▶ **Task**
Give back exactly the lines from the one that includes "نسيج الدرجة الأولى" to the last line below, both included, and no further lines.

▶ **Given records**
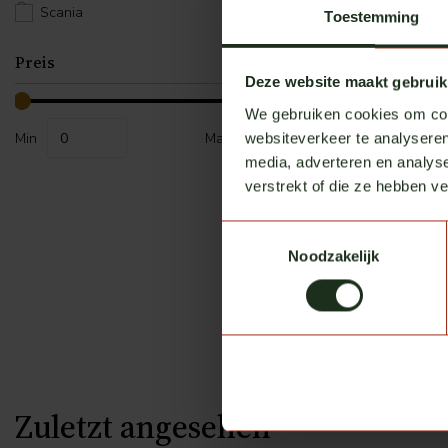
Scania
Toestemming
Preis
Deze website maakt gebruik
We gebruiken cookies om cont
Min
Max
websiteverkeer te analyseren
media, adverteren en analys
verstrekt of die ze hebben v
Toestemmingsselectie
Nedking
Noodzakelijk
Dachleucht
Auf Lager
€ 14,95
ex
Zuletzt angesehen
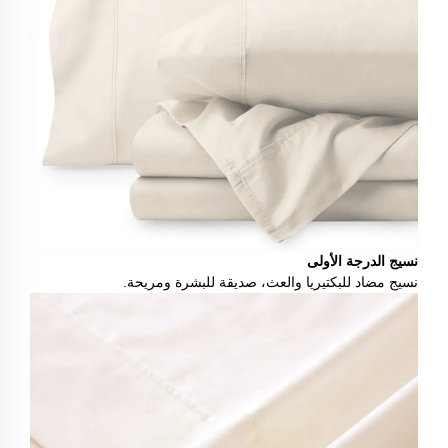
نسيج الدرجة الأولى
نسيج مضاد للبكتيريا والعث، صديقة للبشرة ومريحة.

▶ **Response to this task**
نسيج الدرجة الأولى
نسيج مضاد للبكتيريا والعث، صديقة للبشرة ومريحة.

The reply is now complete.